Recent lawsuits between California, oil companies and the federal government raise the question: Who has final say on energy infrastructure — the federal government or the states?
Last Friday, President Donald Trump invoked emergency powers to help the U.S. mitigate oil price inflation from the Iran war. Gas prices across the United States have increased since the initial attack, with average prices sitting at $3.84 a gallon, as of Wednesday. In California, Washington and Hawaii, averages sit above $5 a gallon of regular gas.
In response to Trump’s order, the Department of Energy directed offshore oil production to resume at a Southern California site, which has been dormant for a decade. On Saturday, for the first time since 2015, oil began flowing in Santa Barbara County.
California’s state leaders are not happy about the move.
On the same day the DOE issued the order, California Gov. Gavin Newsom promised to take the department to court. The decision “sacrifice(s) our coastal communities, our environment and our $51 billion coastal economy,” he said.

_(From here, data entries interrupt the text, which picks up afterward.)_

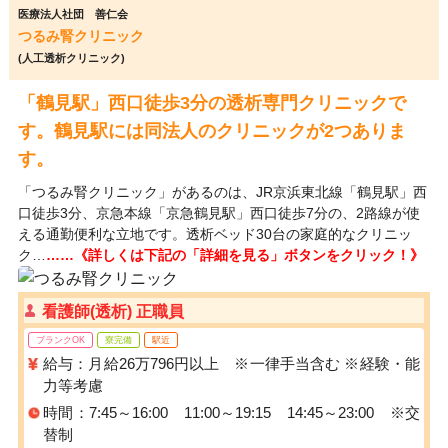
医療法人社団 善仁会
つるみ腎クリニック
(人工透析クリニック)
「鶴見駅」西口徒歩3分の透析専門クリニックで
す。鶴見駅には同法人のクリニックが2つありま
す。
「つるみ腎クリニック」があるのは、JR京浜東北線「鶴見駅」西
口徒歩3分、京急本線「京急鶴見駅」西口徒歩7分の、2路線が使
える通勤便利な立地です。透析ベッド30台の家庭的なクリニッ
ク…
……《詳しくは下記の「詳細を見る」ボタンをクリック！》
看護師(透析) 正職員
ブランクOK
寮完備
駅近
給与：月給26万796円以上 ※一律手当含む ※経験・能
力等考慮
時間：7:45～16:00 11:00～19:15 14:45～23:00 ※交
替制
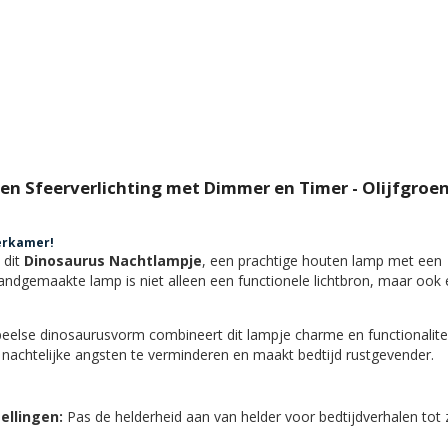
n Sfeerverlichting met Dimmer en Timer - Olijfgroen
erkamer!
 dit
Dinosaurus Nachtlampje
, een prachtige houten lamp met een
handgemaakte lamp is niet alleen een functionele lichtbron, maar ook
eelse dinosaurusvorm combineert dit lampje charme en functionalitei
t nachtelijke angsten te verminderen en maakt bedtijd rustgevender.
ellingen:
Pas de helderheid aan van helder voor bedtijdverhalen tot 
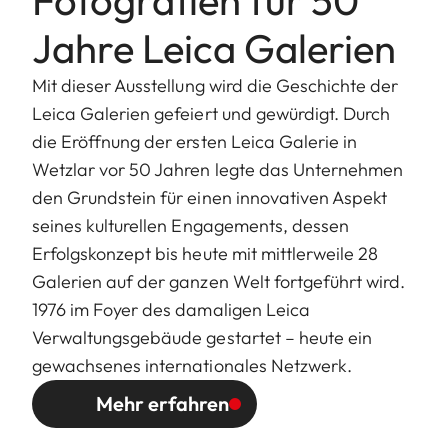
Fotografien für 50
Jahre Leica Galerien
Mit dieser Ausstellung wird die Geschichte der
Leica Galerien gefeiert und gewürdigt. Durch
die Eröffnung der ersten Leica Galerie in
Wetzlar vor 50 Jahren legte das Unternehmen
den Grundstein für einen innovativen Aspekt
seines kulturellen Engagements, dessen
Erfolgskonzept bis heute mit mittlerweile 28
Galerien auf der ganzen Welt fortgeführt wird.
1976 im Foyer des damaligen Leica
Verwaltungsgebäude gestartet – heute ein
gewachsenes internationales Netzwerk.
Mehr erfahren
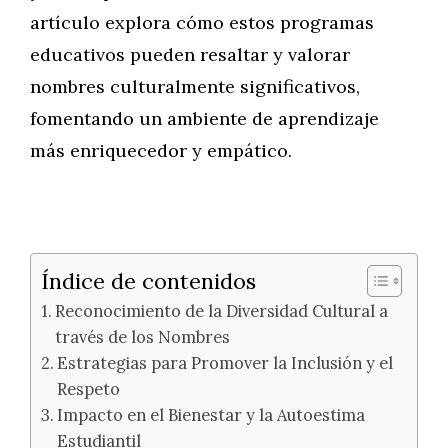
artículo explora cómo estos programas
educativos pueden resaltar y valorar
nombres culturalmente significativos,
fomentando un ambiente de aprendizaje
más enriquecedor y empático.
Índice de contenidos
Reconocimiento de la Diversidad Cultural a
través de los Nombres
Estrategias para Promover la Inclusión y el
Respeto
Impacto en el Bienestar y la Autoestima
Estudiantil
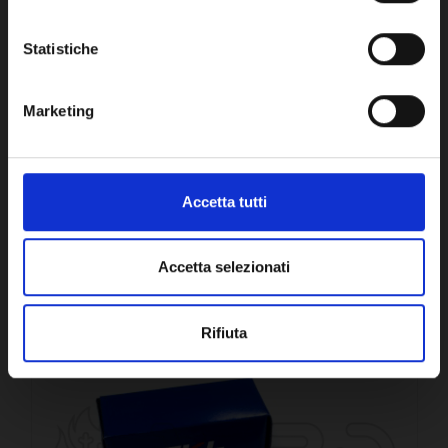
1,5µF - CM30/1.5MF
OK
27,32€
+ IVA
Statistiche
DISPONIBILE
Marketing
Accetta tutti
CONFRONTA
Accetta selezionati
Rifiuta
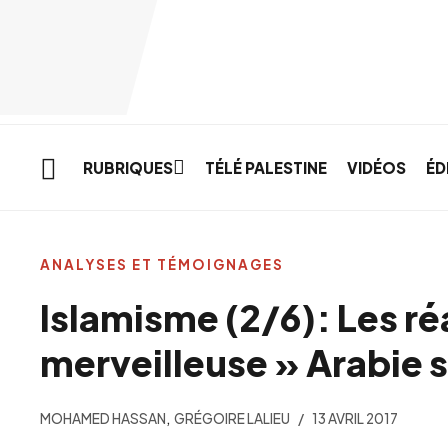
Skip to main content
RUBRIQUES
TÉLÉ PALESTINE
VIDÉOS
ÉD
ANALYSES ET TÉMOIGNAGES
Islamisme (2/6): Les ré
merveilleuse » Arabie 
,
MOHAMED HASSAN
GRÉGOIRE LALIEU
13 AVRIL 2017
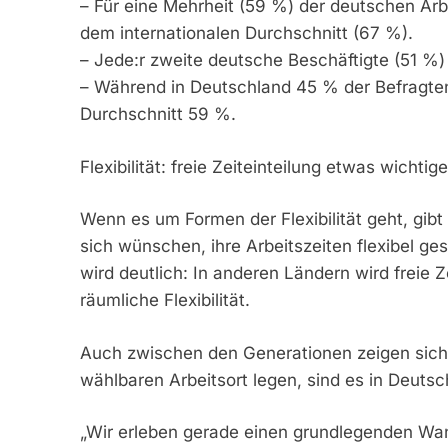
– Für eine Mehrheit (59 %) der deutschen Arbe
dem internationalen Durchschnitt (67 %).
– Jede:r zweite deutsche Beschäftigte (51 %) 
– Während in Deutschland 45 % der Befragten 
Durchschnitt 59 %.
Flexibilität: freie Zeiteinteilung etwas wichti
Wenn es um Formen der Flexibilität geht, gib
sich wünschen, ihre Arbeitszeiten flexibel ge
wird deutlich: In anderen Ländern wird freie 
räumliche Flexibilität.
Auch zwischen den Generationen zeigen sich 
wählbaren Arbeitsort legen, sind es in Deuts
„Wir erleben gerade einen grundlegenden Wand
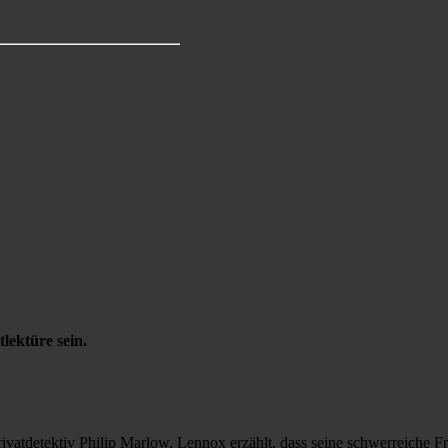
lektüre sein.
vatdetektiv Philip Marlow. Lennox erzählt, dass seine schwerreiche Fr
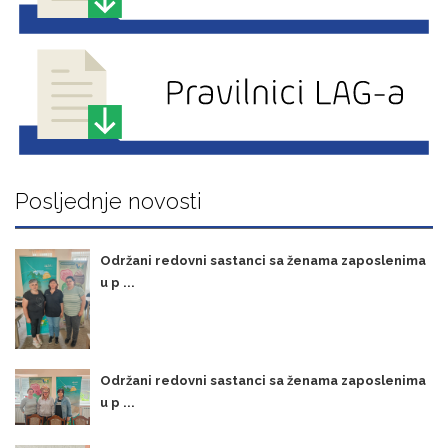
Posljednje novosti
Održani redovni sastanci sa ženama zaposlenima
u p ...
Održani redovni sastanci sa ženama zaposlenima
u p ...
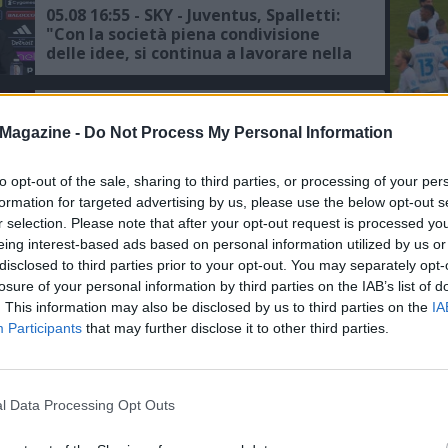
05.08 16:55 - SKY - Juventus, Spalletti:
"Con la società piena condivisione
delle idee, si continua a lavorare nella
maniera corretta"
05.08 15:45 - AMICHEVOLI - La Juventus
batte il Chelsea 1-0, super gol di
Magazine -
Do Not Process My Personal Information
Zhegrova
L'An
del Nu
to opt-out of the sale, sharing to third parties, or processing of your per
formation for targeted advertising by us, please use the below opt-out s
FOTO
05.08 13:47 - SKY - PSG-Suzuki, la
trattativa va avanti: resta viva
r selection. Please note that after your opt-out request is processed y
JACQ
l’ipotesi prestito alla Juventus
eing interest-based ads based on personal information utilized by us or
disclosed to third parties prior to your opt-out. You may separately opt-
losure of your personal information by third parties on the IAB’s list of
05.08 13:30 - AMICHEVOLI - Chelsea-
. This information may also be disclosed by us to third parties on the
IA
Juventus, le formazioni ufficiali
Participants
that may further disclose it to other third parties.
05.08 10:37 - SKY - Juventus pronta ad
l Data Processing Opt Outs
affondare il colpo Zirkzee: il
Manchester United apre al prestito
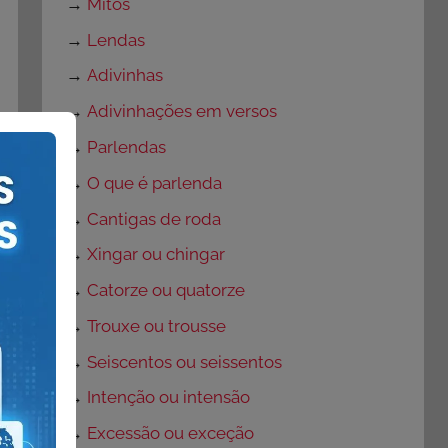
→
Mitos
→
Lendas
→
Adivinhas
→
Adivinhações em versos
→
Parlendas
→
O que é parlenda
→
Cantigas de roda
→
Xingar ou chingar
→
Catorze ou quatorze
→
Trouxe ou trousse
→
Seiscentos ou seissentos
→
Intenção ou intensão
→
Excessão ou exceção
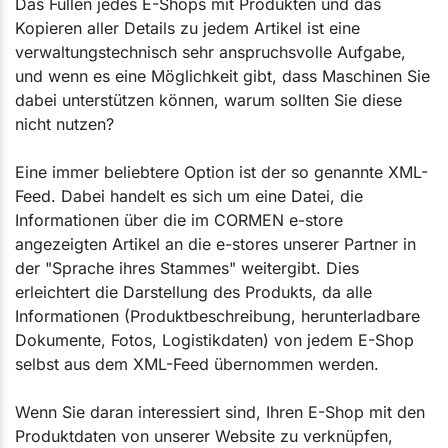
Das Füllen jedes E-Shops mit Produkten und das
Kopieren aller Details zu jedem Artikel ist eine
verwaltungstechnisch sehr anspruchsvolle Aufgabe,
und wenn es eine Möglichkeit gibt, dass Maschinen Sie
dabei unterstützen können, warum sollten Sie diese
nicht nutzen?
Eine immer beliebtere Option ist der so genannte XML-
Feed. Dabei handelt es sich um eine Datei, die
Informationen über die im CORMEN e-store
angezeigten Artikel an die e-stores unserer Partner in
der "Sprache ihres Stammes" weitergibt. Dies
erleichtert die Darstellung des Produkts, da alle
Informationen (Produktbeschreibung, herunterladbare
Dokumente, Fotos, Logistikdaten) von jedem E-Shop
selbst aus dem XML-Feed übernommen werden.
Wenn Sie daran interessiert sind, Ihren E-Shop mit den
Produktdaten von unserer Website zu verknüpfen,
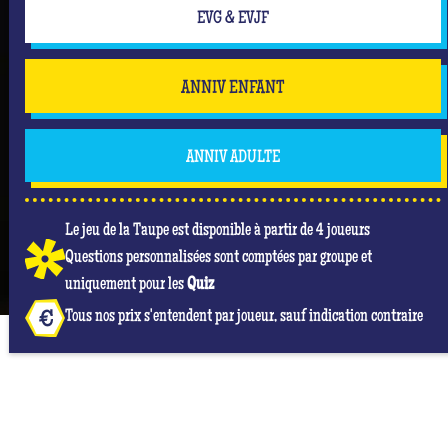
EVG & EVJF
ANNIV ENFANT
ANNIV ADULTE
Le jeu de la Taupe est disponible à partir de 4 joueurs
Questions personnalisées sont comptées par groupe et
uniquement pour les
Quiz
Tous nos prix s'entendent par joueur, sauf indication contraire
NOS AVIS GOOGLE À QUIZ ROOM REIMS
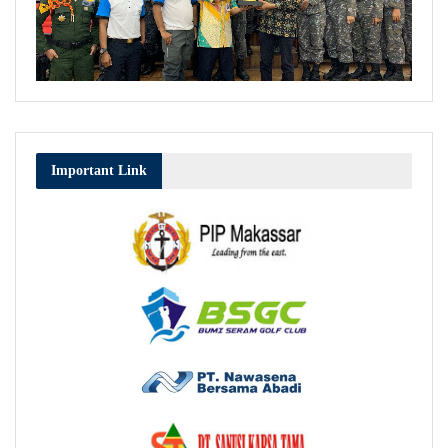
Important Link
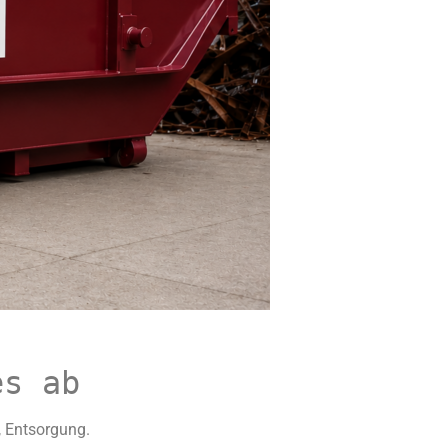
es ab
, Entsorgung.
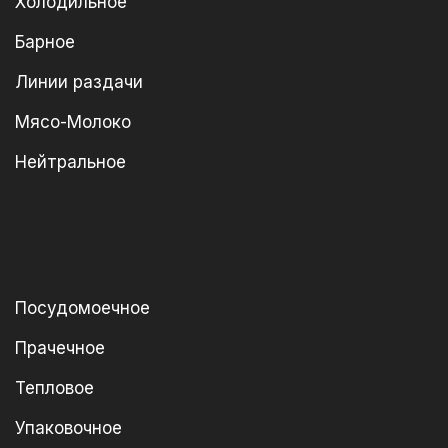
Холодильное
Барное
Линии раздачи
Мясо-Молоко
Нейтральное
Посудомоечное
Прачечное
Тепловое
Упаковочное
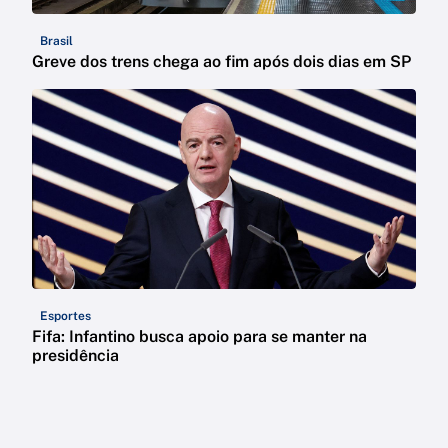
Brasil
Greve dos trens chega ao fim após dois dias em SP
Esportes
Fifa: Infantino busca apoio para se manter na
presidência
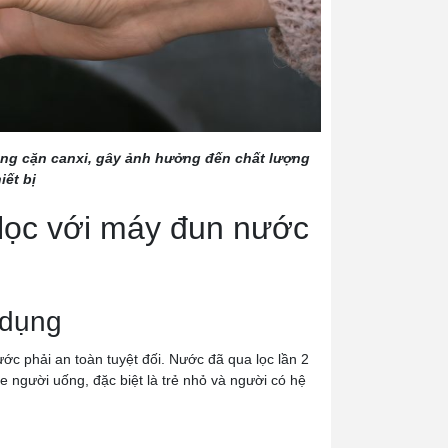
 đóng cặn canxi, gây ảnh hưởng đến chất lượng
iết bị
 lọc với máy đun nước
 dụng
ớc phải an toàn tuyệt đối. Nước đã qua lọc lần 2
ỏe người uống, đặc biệt là trẻ nhỏ và người có hệ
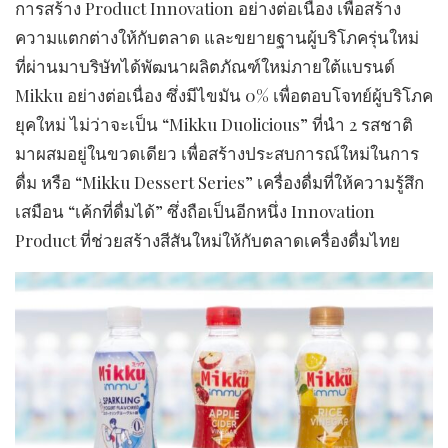
การสร้าง Product Innovation อย่างต่อเนื่อง เพื่อสร้าง
ความแตกต่างให้กับตลาด และขยายฐานผู้บริโภครุ่นใหม่
ที่ผ่านมาบริษัทได้พัฒนาผลิตภัณฑ์ใหม่ภายใต้แบรนด์
Mikku อย่างต่อเนื่อง ซึ่งมีไขมัน 0% เพื่อตอบโจทย์ผู้บริโภค
ยุคใหม่ ไม่ว่าจะเป็น “Mikku Duolicious” ที่นำ 2 รสชาติ
มาผสมอยู่ในขวดเดียว เพื่อสร้างประสบการณ์ใหม่ในการ
ดื่ม หรือ “Mikku Dessert Series” เครื่องดื่มที่ให้ความรู้สึก
เสมือน “เค้กที่ดื่มได้” ซึ่งถือเป็นอีกหนึ่ง Innovation
Product ที่ช่วยสร้างสีสันใหม่ให้กับตลาดเครื่องดื่มไทย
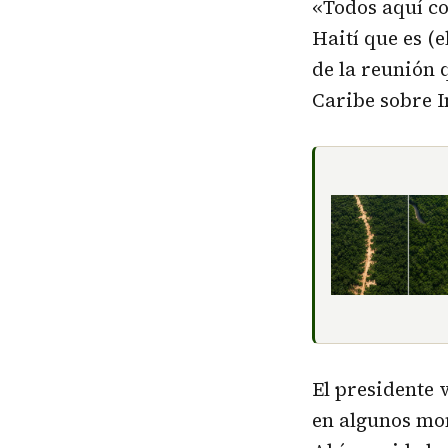
«Todos aquí co
Haití que es (
de la reunión 
Caribe sobre I
El presidente
en algunos mo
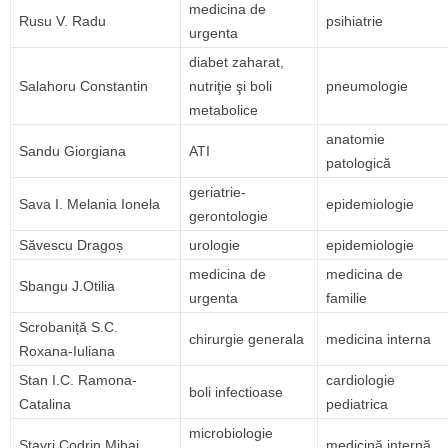
medicina de
Rusu V. Radu
psihiatrie
urgenta
diabet zaharat,
Salahoru Constantin
nutriţie şi boli
pneumologie
metabolice
anatomie
Sandu Giorgiana
ATI
patologică
geriatrie-
Sava I. Melania Ionela
epidemiologie
gerontologie
Săvescu Dragoș
urologie
epidemiologie
medicina de
medicina de
Sbangu J.Otilia
urgenta
familie
Scrobaniță S.C.
chirurgie generala
medicina interna
Roxana-Iuliana
Stan I.C. Ramona-
cardiologie
boli infectioase
Catalina
pediatrica
microbiologie
Stavri Codrin Mihai
medicină internă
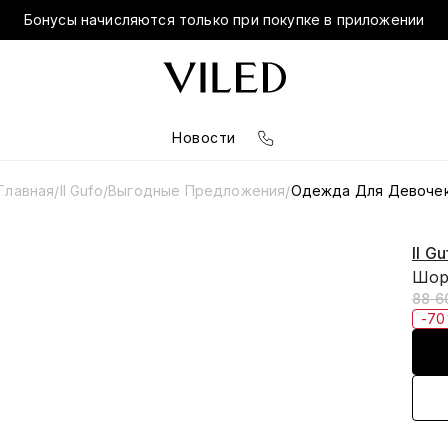
Бонусы начисляются только при покупке в приложении
Новости
Главная
Il Gufo
Выгодные Предложения
Одежда Для Девоче
/
/
/
Il Gu
Шор
88 6
-7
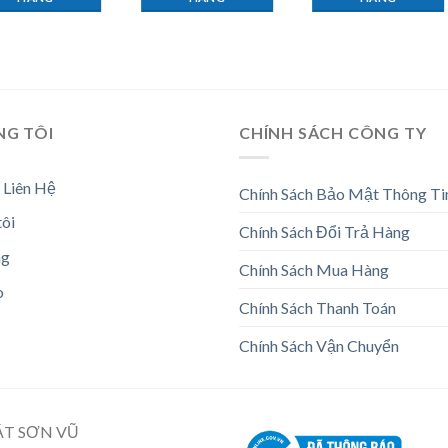
NG TÔI
CHÍNH SÁCH CÔNG TY
 Liên Hệ
Chính Sách Bảo Mật Thông Ti
tôi
Chính Sách Đổi Trả Hàng
ng
Chính Sách Mua Hàng
o
Chính Sách Thanh Toán
Chính Sách Vận Chuyển
ẬT SƠN VŨ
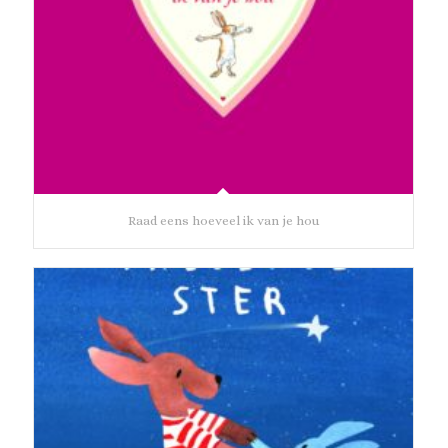
Raad eens hoeveel ik van je hou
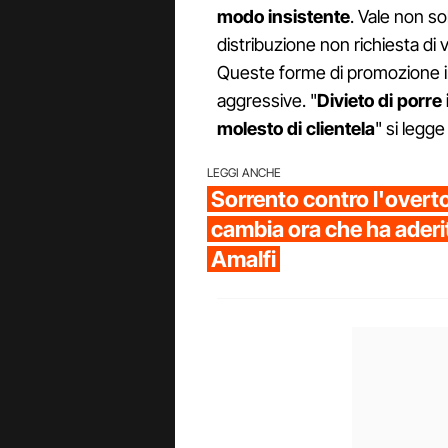
modo insistente
. Vale non so
distribuzione non richiesta di 
Queste forme di promozione ind
aggressive. "
Divieto di porre
molesto di clientela
" si legg
LEGGI ANCHE
Sorrento contro l'overt
cambia ora che ha aderit
Amalfi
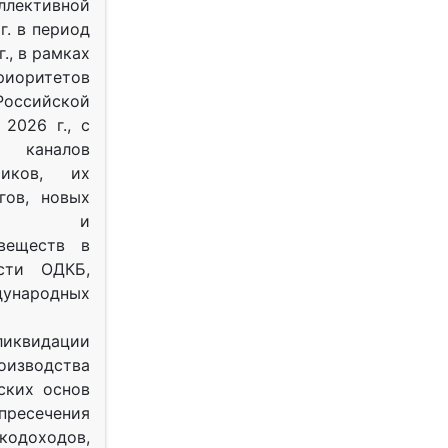
ективной
г. в период
г., в рамках
оритетов
оссийской
2026 г., с
 каналов
тиков, их
гов, новых
ных и
веществ в
ости ОДКБ,
ународных
ликвидации
оизводства
ских основ
 пресечения
одоходов,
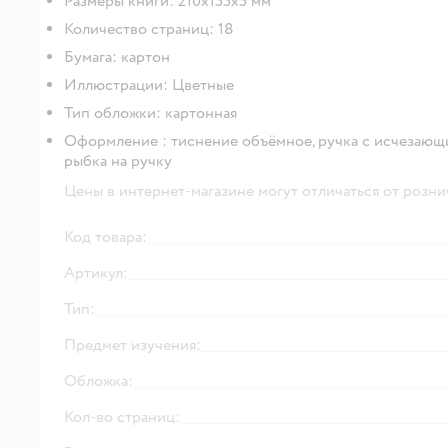
Размеры книги: 210х155х5 мм
Количество страниц: 18
Бумага: картон
Иллюстрации: Цветные
Тип обложки: картонная
Оформление : тиснение объёмное, ручка с исчезающ
рыбка на ручку
Цены в интернет-магазине могут отличаться от розни
Код товара:
Артикул:
Тип:
Предмет изучения:
Обложка:
Кол-во страниц:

Many Californians have been wary of the pipeline, the Santa Ynez Pipeline System, since its significant oil spill in 2015.
External corrosion ruptured the pipeline, releasing 2,934 barrels of crude oil (more than 100,000 gallons) into the Pacific Ocean and nearby beaches.
The oil operation has since been sold to the Houston-based company, Sable Offshore Corp.
How much will the pipeline increase California’s oil production?
Sable says resuming operations will increase in-state oil production by 17% and reduce California’s need for foreign crude oil by 1.5 million barrels a month. The company expects sales to hit the market by April 1.
For the last four decades, California has experienced a linear decline in oil production. In February 1986, the state produced 1.1 million barrels a day, a number which has dropped to 246,000 barrels a day as of last December.
This 77% decrease coincides with the state’s loss of oil refineries. In 1985, California was home to more than 40 refinery operations, and in 2025 there are fewer than a dozen.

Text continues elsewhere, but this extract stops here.